In the current analysis, we postulated that tachycardia might contribute to the impaired NO response, and that differential biochemical response to tachycardia in females might underlie attenuation of NO signaling. Evaluation of heart rate was limited to that on admission ECG: this may not have been completely representative of heart rate around the time of admission, especially in the presence of AF. However, ECG data provided an unbiased if limited sample of patients' heart rates. In any event, the tachycardia: NO response relationship was gender-independent (Figure 3), nor did heart rate vary according to gender (Table 1). The potential explanations for impaired NO responses in females therefore include both physiological antagonism (that is, a consequence of platelet hyperaggregability to ADP),[22] and/or greater susceptibility of ageing females[32]–[39] to redox stress in response to catecholamine release.[10]–[12] As demonstrated by the analysis shown in Figure 1, impaired NO responses in females is actually independent of ADP response. In fact, female patients in the current study had a lower prevalence of prior coronary artery disease than males, and would otherwise be expected to exhibit better-preserved NO signaling.[40],[41]

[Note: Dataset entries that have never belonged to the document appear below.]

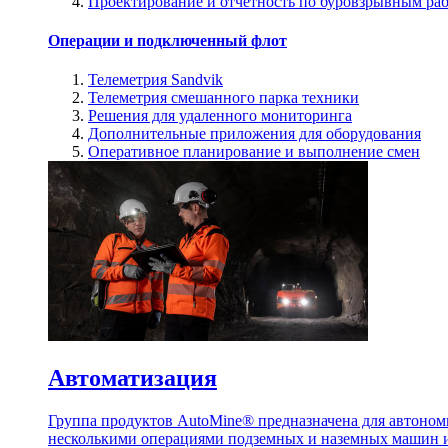
Проектирование и отчетность по буровзрывным ра
Операции и подключенный флот
Телеметрия Sandvik
Телеметрия смешанного парка техники
Решения для удаленного мониторинга
Дополнительные приложения для оборудования
Оперативное планирование и выполнение смен
Автоматизация
Группа продуктов AutoMine® предназначена для автоном
несколькими операциями подземных и наземных машин и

There are some limitations to the present study. Of necessity, the sample size of the cohort and the short follow-up period preclude any evaluation and/or conclusions being drawn as regards clinical outcomes. Additionally, determination of heart rate and blood sampling was not always concurrent: the substantial impact of heart rate upon platelet reactivity remained significant despite this. Lastly, ADP was the only agonist used to induce platelet aggregation (as opposed to collagen, for example): this was decided upon on the basis that ADP-induced platelet aggregation is reversible, thus facilitating the evaluation of inhibitory signalling pathways (such as those activated by NO).

In conclusion, while both tachycardia and female gender are associated with impaired NO response in AF patients, they appear to be entirely independent of one another. The potential clinical advantages of reversal of tachycardia in terms of restoration of normal platelet homeostasis have not been adequately explored to date, but should now be evaluated.